Kenya is navigating a familiar but increasingly delicate role in Nile Basin diplomacy: principle without partisanship.

Nairobi has reaffirmed its long-held position that no riparian state should be left worse off by the use of shared water resources, framing the Nile as a collective asset rather than a zero-sum contest.

Speaking in Nairobi alongside Egypt’s Foreign Minister, Musalia Mudavadi said Kenya remains committed to African-led, dialogue-driven solutions under the Nile Basin Initiative and is willing to act as an impartial facilitator.

By explicitly acknowledging Egypt’s call for dialogue, cooperation, and mutual respect, as articulated at the December 2025 Nile Council of Ministers in Bujumbura, Kenya offered Cairo diplomatic recognition without endorsing its maximalist claims.

Egypt is deepening its engagement with Kenya, pledging about $7 million (Sh903 million) for high-impact development projects and offering targeted capacity-building in diplomacy, security, agriculture, and religious leadership.

Consultations on how to operationalise these commitments are ongoing.

Between the lines, water diplomacy here looks less like an abstract principle and more like calibrated positioning. Kenya is not choosing sides, but it is choosing relevance.

That balancing act is complicated by Nairobi’s parallel ties with Addis Ababa.

President William Ruto attended the inauguration of Ethiopia’s Grand Ethiopian Renaissance Dam in September 2025, alongside leaders from Djibouti, South Sudan, and Somalia.

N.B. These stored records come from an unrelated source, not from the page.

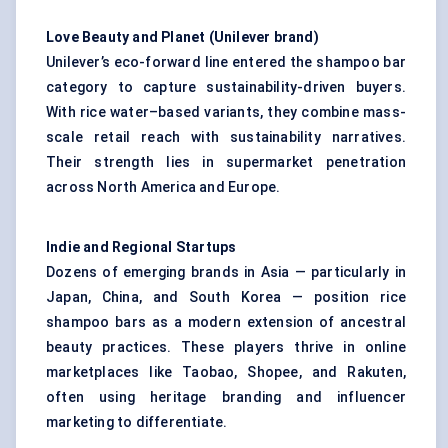
Love Beauty and Planet (Unilever brand)
Unilever’s eco-forward line entered the shampoo bar
category to capture sustainability-driven buyers.
With rice water–based variants, they combine mass-
scale retail reach with sustainability narratives.
Their strength lies in supermarket penetration
across North America and Europe.
Indie and Regional Startups
Dozens of emerging brands in Asia — particularly in
Japan, China, and South Korea — position rice
shampoo bars as a modern extension of ancestral
beauty practices. These players thrive in online
marketplaces like Taobao, Shopee, and Rakuten,
often using heritage branding and influencer
marketing to differentiate.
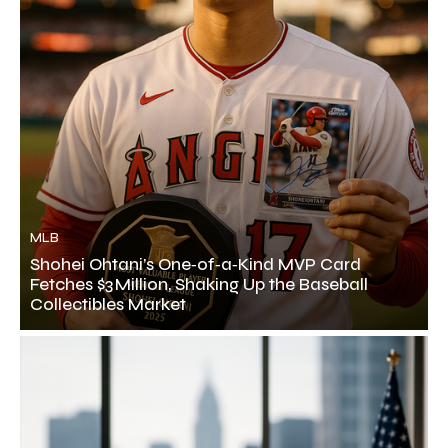
MLB
Shohei Ohtani’s One‑of‑a‑Kind MVP Card
Fetches $3 Million, Shaking Up the Baseball
Collectibles Market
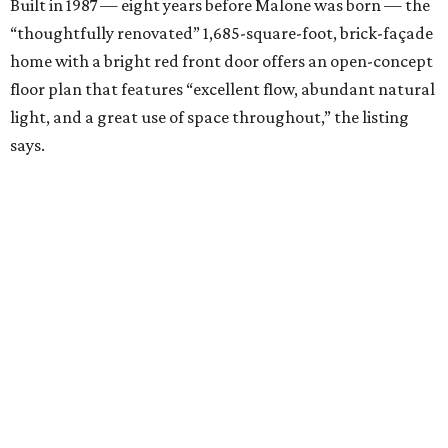
Built in 1987 — eight years before Malone was born — the
“thoughtfully renovated” 1,685-square-foot, brick-façade
home with a bright red front door offers an open-concept
floor plan that features “excellent flow, abundant natural
light, and a great use of space throughout,” the listing
says.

The $5 billion (Sh645 billion) project, now fully operational, is Africa’s largest hydroelectric dam and a political symbol of upstream assertiveness.

Egypt, downstream and heavily dependent on Nile flows, continues to warn that unilateral upstream projects threaten its water security and breach international norms.

Cairo still cites colonial-era agreements that allocated the lion’s share of Nile waters to Egypt and Sudan—arrangements upstream states reject as obsolete.

Earlier this month, Egypt’s Foreign Minister Badr Abdelatty held consultations with Mudavadi to coordinate positions ahead of the AU summit in Addis Ababa, describing the search for a “win-win” outcome on the dam.

Kenya’s response has been consistent: utilisation is legitimate, provided no one is left worse off.

External actors are also circling. In January, Donald Trump offered to mediate between Cairo and Addis Ababa, reviving outside interest in a dispute that African institutions have struggled to settle.

Beyond water, Cairo is broadening its relationship. Abdelatty met Kenyan business leaders during his Nairobi visit, and Egypt has proposed a state visit by Abdel Fattah el-Sisi later this year, potentially timed around the Africa–France Summit in Nairobi in 2026.